> [Task details]
In the entries below, print exactly the lines from the first through the one with "Центр доверия", both included, and none of the pictures.

**** Data for this task

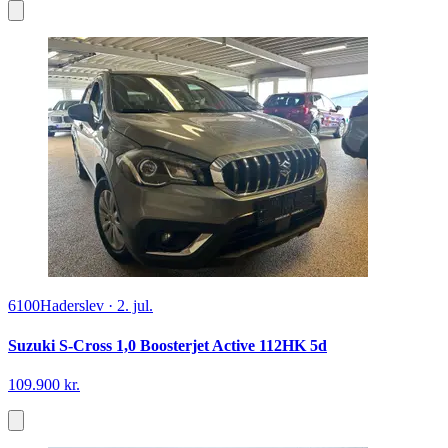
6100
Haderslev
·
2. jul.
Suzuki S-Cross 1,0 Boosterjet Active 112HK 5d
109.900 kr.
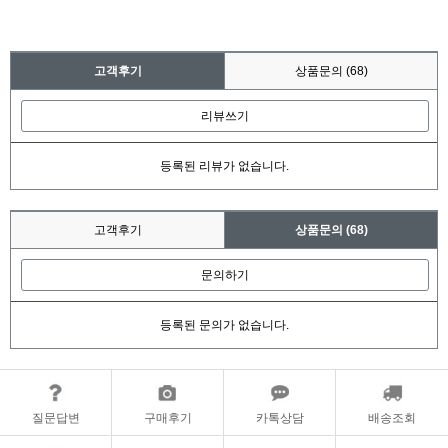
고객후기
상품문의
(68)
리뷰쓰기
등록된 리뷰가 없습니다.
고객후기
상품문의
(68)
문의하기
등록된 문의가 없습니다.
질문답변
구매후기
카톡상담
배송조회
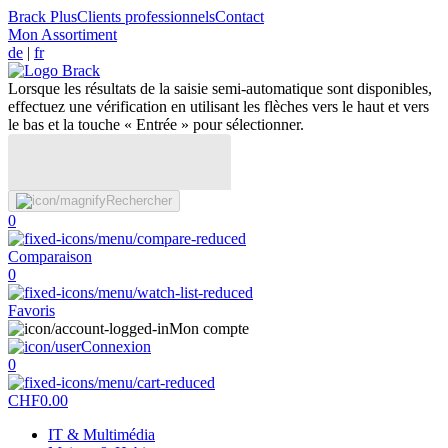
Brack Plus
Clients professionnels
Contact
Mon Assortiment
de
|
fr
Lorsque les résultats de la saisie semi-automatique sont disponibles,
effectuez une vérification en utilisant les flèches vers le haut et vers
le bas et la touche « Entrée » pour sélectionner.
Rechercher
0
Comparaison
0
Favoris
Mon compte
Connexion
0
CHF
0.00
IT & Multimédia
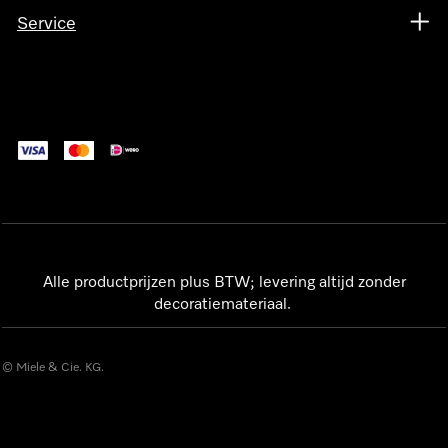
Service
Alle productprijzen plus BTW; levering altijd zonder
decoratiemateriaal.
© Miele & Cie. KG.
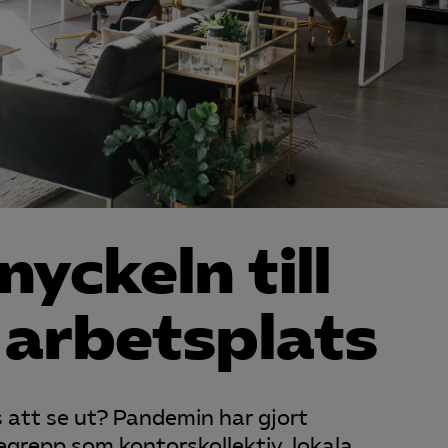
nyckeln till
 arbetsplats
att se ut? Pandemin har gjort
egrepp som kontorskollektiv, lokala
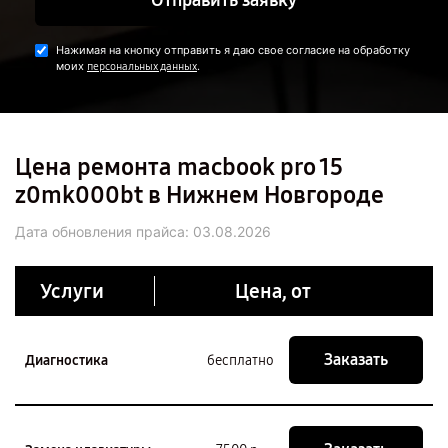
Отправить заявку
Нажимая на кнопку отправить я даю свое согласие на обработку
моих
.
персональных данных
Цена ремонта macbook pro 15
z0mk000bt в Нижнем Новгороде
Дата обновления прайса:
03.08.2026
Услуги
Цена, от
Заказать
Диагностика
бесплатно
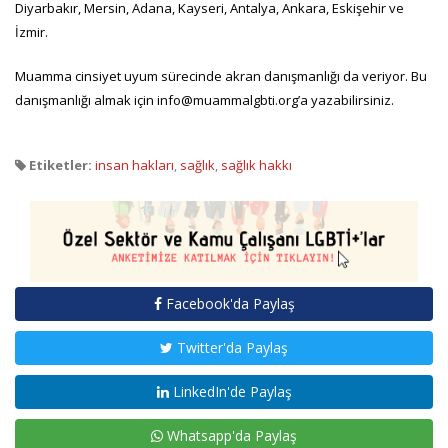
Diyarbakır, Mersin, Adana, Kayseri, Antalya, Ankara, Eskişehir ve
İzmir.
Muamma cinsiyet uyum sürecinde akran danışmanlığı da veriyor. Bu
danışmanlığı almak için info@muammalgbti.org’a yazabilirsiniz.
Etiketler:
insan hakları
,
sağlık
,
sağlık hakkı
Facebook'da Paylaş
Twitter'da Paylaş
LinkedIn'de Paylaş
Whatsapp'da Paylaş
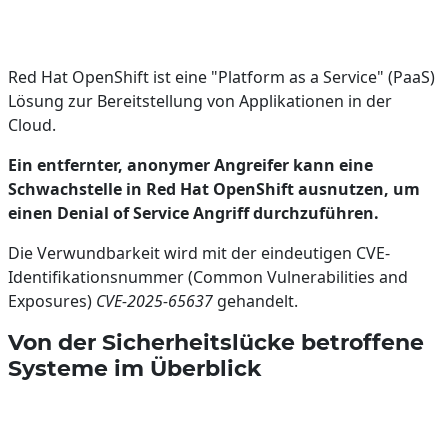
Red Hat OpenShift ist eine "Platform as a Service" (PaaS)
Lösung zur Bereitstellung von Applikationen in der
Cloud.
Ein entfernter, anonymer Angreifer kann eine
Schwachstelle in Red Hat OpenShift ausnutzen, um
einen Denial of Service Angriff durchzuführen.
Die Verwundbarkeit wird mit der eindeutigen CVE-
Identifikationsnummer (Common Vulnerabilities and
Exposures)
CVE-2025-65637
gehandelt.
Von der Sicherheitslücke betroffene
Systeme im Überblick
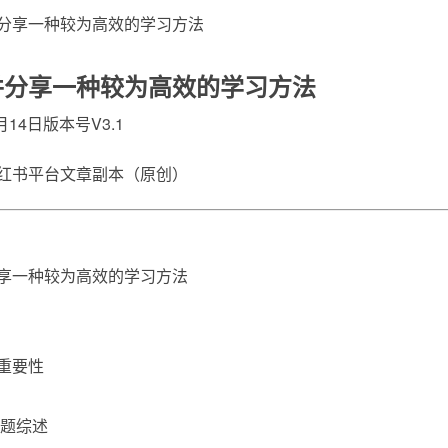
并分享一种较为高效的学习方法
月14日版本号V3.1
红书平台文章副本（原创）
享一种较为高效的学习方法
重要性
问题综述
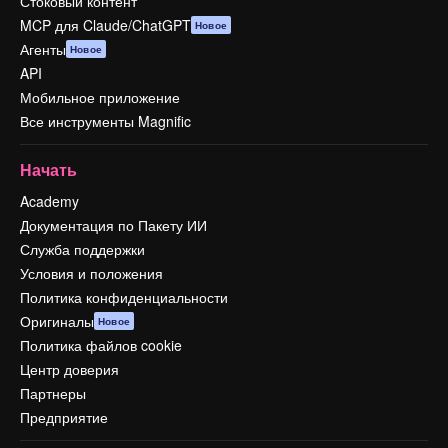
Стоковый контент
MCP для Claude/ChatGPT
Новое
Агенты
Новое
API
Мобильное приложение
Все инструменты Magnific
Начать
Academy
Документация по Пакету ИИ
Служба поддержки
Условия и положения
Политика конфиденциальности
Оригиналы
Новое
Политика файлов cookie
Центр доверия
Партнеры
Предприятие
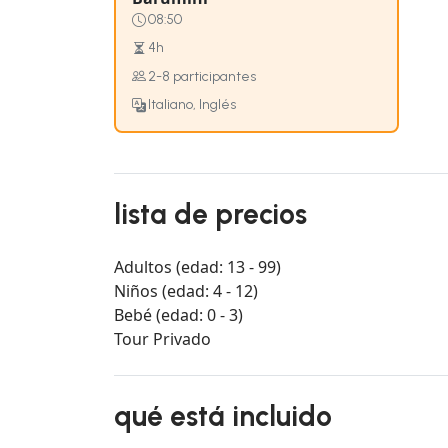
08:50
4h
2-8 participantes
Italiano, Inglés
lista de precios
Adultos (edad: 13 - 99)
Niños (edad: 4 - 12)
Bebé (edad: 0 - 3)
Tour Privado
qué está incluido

********

> [Written response]
6100
Haderslev
·
2. jul.
Suzuki S-Cross 1,0 Boosterjet Active 112HK 5d
109.900 kr.
고객후기
상품문의
(68)
리뷰쓰기
등록된 리뷰가 없습니다.
고객후기
상품문의
(68)
문의하기
등록된 문의가 없습니다.
질문답변
구매후기
카톡상담
배송조회
Brack Plus
Clients professionnels
Contact
Mon Assortiment
de
|
fr
Lorsque les résultats de la saisie semi-automatique sont disponibles,
effectuez une vérification en utilisant les flèches vers le haut et vers
le bas et la touche « Entrée » pour sélectionner.
Rechercher
0
Comparaison
0
Favoris
Mon compte
Connexion
0
CHF
0.00
IT & Multimédia
Service
Alle productprijzen plus BTW; levering altijd zonder
decoratiemateriaal.
© Miele & Cie. KG.
nyckeln till
 arbetsplats
att se ut? Pandemin har gjort
egrepp som kontorskollektiv, lokala
Отправить заявку
Нажимая на кнопку отправить я даю свое согласие на обработку
моих
.
персональных данных
Цена ремонта macbook pro 15
z0mk000bt в Нижнем Новгороде
Дата обновления прайса:
03.08.2026
Услуги
Цена, от
Заказать
Диагностика
бесплатно
Diyarbakır, Mersin, Adana, Kayseri, Antalya, Ankara, Eskişehir ve
İzmir.
Muamma cinsiyet uyum sürecinde akran danışmanlığı da veriyor. Bu
danışmanlığı almak için info@muammalgbti.org’a yazabilirsiniz.
Etiketler:
insan hakları
,
sağlık
,
sağlık hakkı
Facebook'da Paylaş
Twitter'da Paylaş
LinkedIn'de Paylaş
Whatsapp'da Paylaş
Red Hat OpenShift ist eine "Platform as a Service" (PaaS)
Lösung zur Bereitstellung von Applikationen in der
Cloud.
Ein entfernter, anonymer Angreifer kann eine
Schwachstelle in Red Hat OpenShift ausnutzen, um
einen Denial of Service Angriff durchzuführen.
Die Verwundbarkeit wird mit der eindeutigen CVE-
Identifikationsnummer (Common Vulnerabilities and
Exposures)
CVE-2025-65637
gehandelt.
Von der Sicherheitslücke betroffene
Systeme im Überblick
并分享一种较为高效的学习方法
月14日版本号V3.1
红书平台文章副本（原创）
享一种较为高效的学习方法
重要性
问题综述
Стоковый контент
MCP для Claude/ChatGPT
Новое
Агенты
Новое
API
Мобильное приложение
Все инструменты Magnific
Начать
Academy
Документация по Пакету ИИ
Служба поддержки
Условия и положения
Политика конфиденциальности
Оригиналы
Новое
Политика файлов cookie
Центр доверия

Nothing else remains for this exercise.